How do you paste an address into Google Maps if it's shared in your hypothetical telephonic or face-to-face conversation? Remember this is South Africa where most places don't have accurate street addresses (down to the level of optimal entrances or visitor parking bays), and they're also not language agnostic (so they'll be in isiZulu, or isiXhosa, or Sepedi, or ... just not exist at all, out in the middle of the N14 highway somewhere). I think you're deliberately being aggressive, and that's your choice, but it's not necessary or helpful.
 
Remember this is South Africa where most places don't have accurate street addresses
A few things...

1.) We also have crime in many of those areas without addresses so most people visiting a place like an informal settlement etc. will probably still prefer directions they can ask around for vs. having to have their phone out on display.

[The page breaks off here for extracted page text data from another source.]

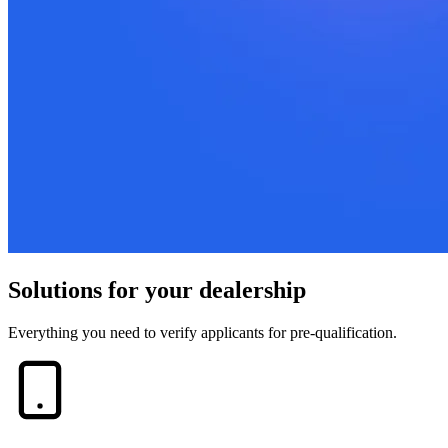
Solutions for your dealership
Everything you need to verify applicants for pre-qualification.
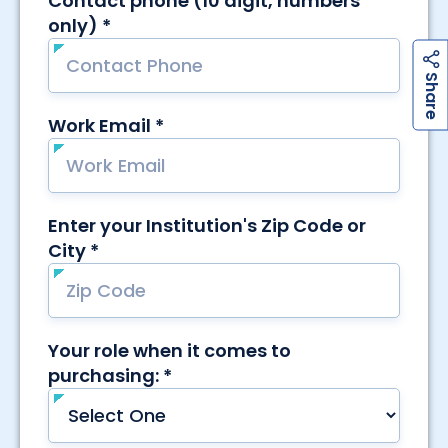
h
a
r
e
S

2.) You mention language agnosticism but have an access portal that's entirely in English.
3.) Presumably many of these places that don't have street addresses are rural areas, informal settlements etc. You're expecting many non-tech literate people to have the tech literacy to enable browser location settings etc. if they click the wrong button the first time?
 
A few things...

1.) We also have crime in many of those areas without addresses so most people visiting a place like an informal settlement etc. will probably still prefer directions they can ask around for vs. having to have their phone out on display.
2.) You mention language agnosticism but have an access portal that's entirely in English.

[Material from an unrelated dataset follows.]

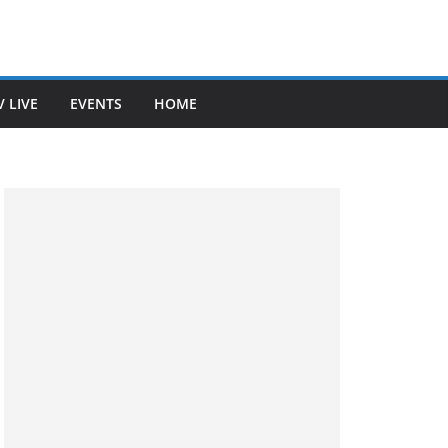
V LIVE
EVENTS
HOME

3.) Presumably many of these places that don't have street addresses are rural areas, informal settlements etc. You're expecting many non-tech literate people to have the tech literacy to enable browser location settings etc. if they click the wrong button the first time?
No website is everything to everyone, firstly. I'm not trying to offer that. Also you're thinking too small: this isn't just applicable to informal settlements. What about guest houses in the middle of the bushveld? The visitor's parking bay at your office complex (rather than just the front gate)? Mountain biking trails? That shop around the back of the big mall that noone can ever find? The exact parking entrance to use at the next concert at Coca Cola dome? Any farm at all? There are a lot of places where conventional addresses are non-existent, and cellphones are perfectly safe to use. As for the language issue, how many South African websites use an interface with multiple languages? So long as you know what to do on the website, you don't need to understand every word of it. I think it's sufficiently intuitive that the core functions on the homepage of www.overhere.co.za are accessible to the majority of people with smart phones who find their way around English websites every day in this country. The point is that an Afrikaans person (for example) may not even understand a street address in isiXhosa if heard spoken or seen written in isiXhosa, but everyone can understand and share alphanumeric mapcodes of on average four to five characters (you don't need the ZAF in South Africa of course - that's our country code).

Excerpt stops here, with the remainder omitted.